Is Technology Just Another Tool?

Some notes on:  What “counts” as good use of technology in math and science learning environments.

-Applications and devices that allow students to be actively engaged in their own learning

-educators who embrace change and want to try and implement technology into the classroom

-Used for sharing, communicating and displaying work so others can learn from one another

In a previous MET course, I came across the question, “Is technology just another tool to use in education?” This made me think long and hard. If it isn’t, then what is it? I realized that technology is so much more than just a tool. If it can transform the way we do things, is it then just a tool? For example, I will use the app called Padlet to demonstrate my thinking. Sometimes in class, I will ask my students a question and ask them to answer using this app. For one, it allows other shy students to express their thoughts, and to think and reflect on other’s posts at their own pace. Is Padlet a tool? Well, technically yes but it can transform education.

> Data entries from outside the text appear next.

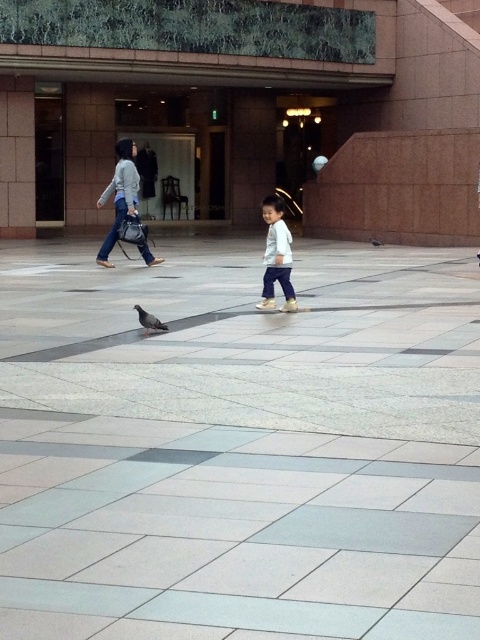 You are standing in the plaza and see the brown marble mall at center and the gray matte pigeon at lower left. Which object is taller?

The brown marble mall at center is taller than the gray matte pigeon at lower left. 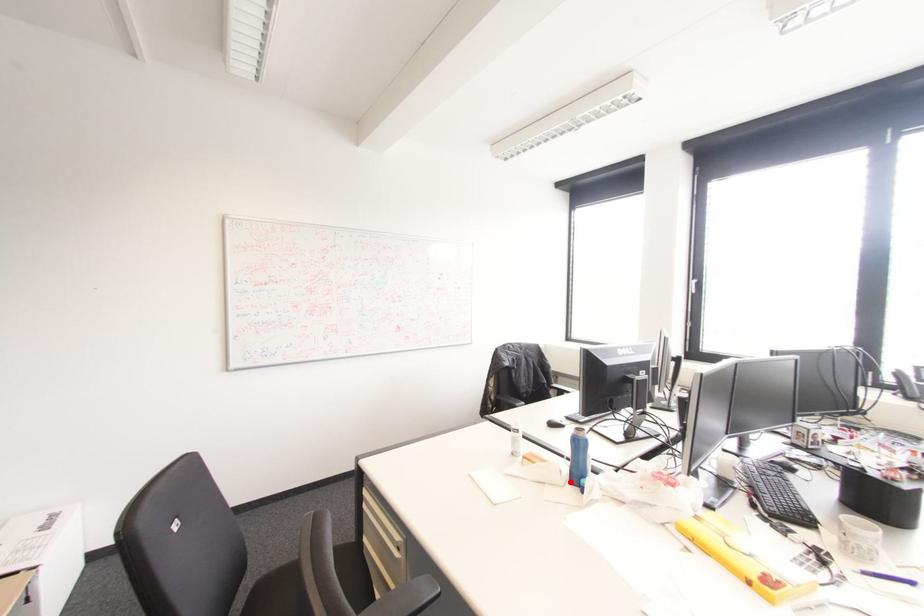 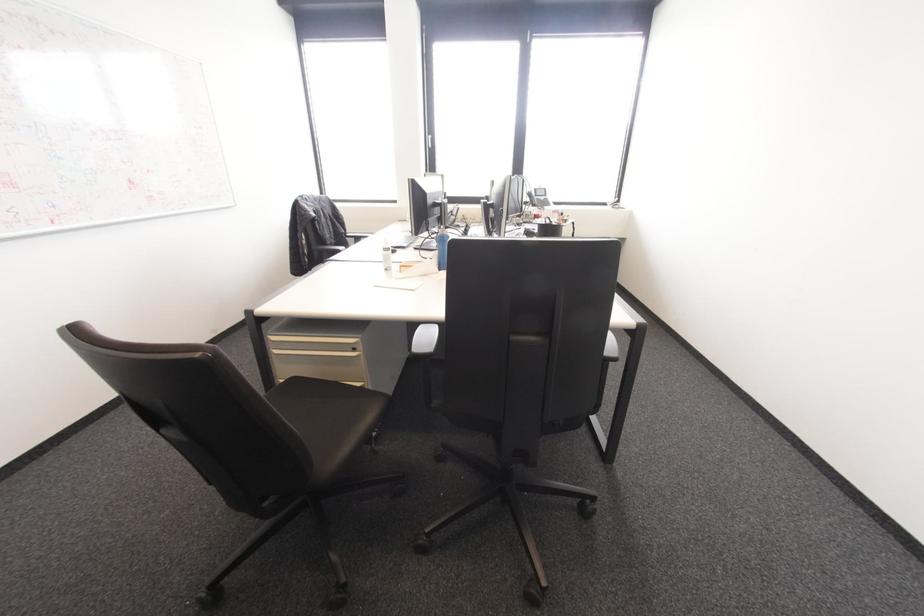 In the second image, find the point that corresponds to the highlighted location in the first image.

(440, 270) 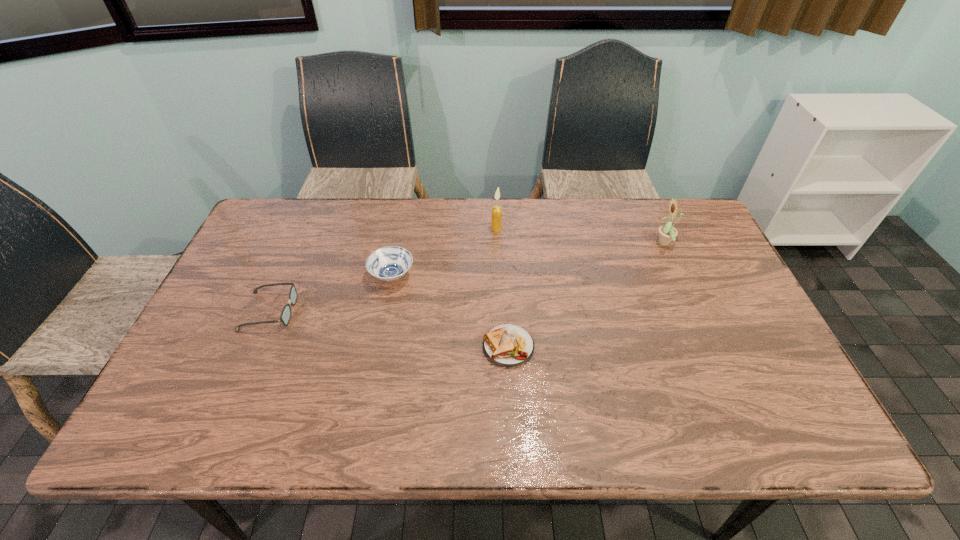 Locate an element on the screen. blank area located on the front-facing side of the fourth nearest object is located at coordinates (553, 244).

You are a GUI agent. You are given a task and a screenshot of the screen. Output one action in this format:
    pyautogui.click(x=<x>, y=<y>)
    Task: Click on the vacant space located on the front-facing side of the fourth nearest object
    The width and height of the screenshot is (960, 540).
    Given the screenshot: What is the action you would take?
    point(614,244)

At what (x,y) coordinates should I click in order to perform the action: click on free spot located on the left of the second object from left to right. Please return your answer as a coordinate pair (x, y). Looking at the image, I should click on (235, 276).

This screenshot has height=540, width=960. Identify the location of free space located 0.350m on the face of the second shortest object. (425, 311).

Where is `vacant space located 0.270m on the left of the shortest object`? Image resolution: width=960 pixels, height=540 pixels. vacant space located 0.270m on the left of the shortest object is located at coordinates (375, 346).

Find the location of a particular element. The image size is (960, 540). candle that is at the far edge is located at coordinates (496, 225).

The width and height of the screenshot is (960, 540). I want to click on sunflower located at the far edge, so click(x=667, y=233).

At what (x,y) coordinates should I click in order to perform the action: click on object positioned at the left edge. Please return your answer as a coordinate pair (x, y). This screenshot has width=960, height=540. Looking at the image, I should click on (285, 316).

Image resolution: width=960 pixels, height=540 pixels. Identify the location of object that is at the right edge. (667, 233).

Where is `object positioned at the far right corner`? object positioned at the far right corner is located at coordinates (667, 233). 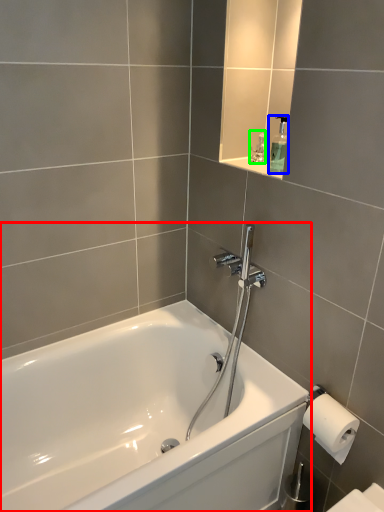 Question: Based on their relative distances, which object is farther from bathtub (highlighted by a red box)? Choose from soap dispenser (highlighted by a blue box) and toiletry (highlighted by a green box).

Choices:
 (A) soap dispenser
 (B) toiletry

Answer: (B) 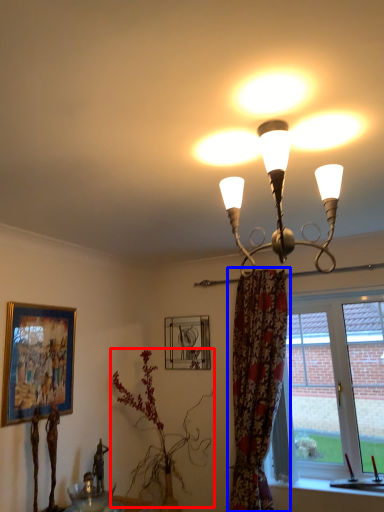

Ideally, such a learning environment would have each student own their own technological device or have one available at school.  With this however comes cost. At this point, most schools don’t have the funds for every student to have their own device let alone each student bring their own from home.  Some schools do have an iPad cart where classes must share, but this is not available all the time.

Learning through technology could address conceptual challenges. For instance, in last week’s video titled, “A Private Universe” Heather believed Earth’s rotation around the Sun was in a figure eight movement. Instead of relying on the teacher to explain what the real movement is, she could use technology and search it up herself in a matter of seconds. Technology is not just a tool, but has transformed our lives and ways of thinking.


  1. Hi Sean,

    I agree that technology has the potential to be truly transformative, beyond the categorization of simply being a tool. However, school experiences with learning technologies have been, at times, primarily focused on technology as the “tool” or the “hardware” that students use in order to engage more effectively with their learning, and this sometimes leads to an overemphasis on technological hardware without examining the bigger picture. Seemingly, the hardware is sometimes brought in without a clear design for its usage, and as a result, these learning tools are used at levels that are far less than optimal, and often fall into disuse.

    In terms of pedagogy, it’s essential to understand the theory and the terminology but work beyond it to support students and teachers in meaningful ways that allow for a more natural integration of technology into schools. Teachers that I’ve had the opportunity to collaborate with over the past few years have expressed the need to avoid the contrived use of technology for the sake of “using technology.” The value of theoretical approaches to learning and educational technologies and their application to planning, task design and assessment is essential if we are to effectively design, develop, utilize, manage, and evaluate these processes and resources for learning.

    Thanks for your post,

    – Allen.

  2. Hi Sean,
    Do you think that getting students to give their idea via tech would allow those who are shy to be heard more frequently? I had the idea that shy students would remain shy even behind keyboards but I haven’t been able to parse this out yet with my own experiences.
    I think that students’ digital personalities are similar to their real life ones. But I would be interested to hear what you think.


    1. Hi James,
      Sometimes I allow students to post anonymously; therefore they are more willing to say what’s on their mind as opposed to saying something out loud in a verbal class discussion. Padlet is a great application for this where students can speak freely without anyone knowing who it really is.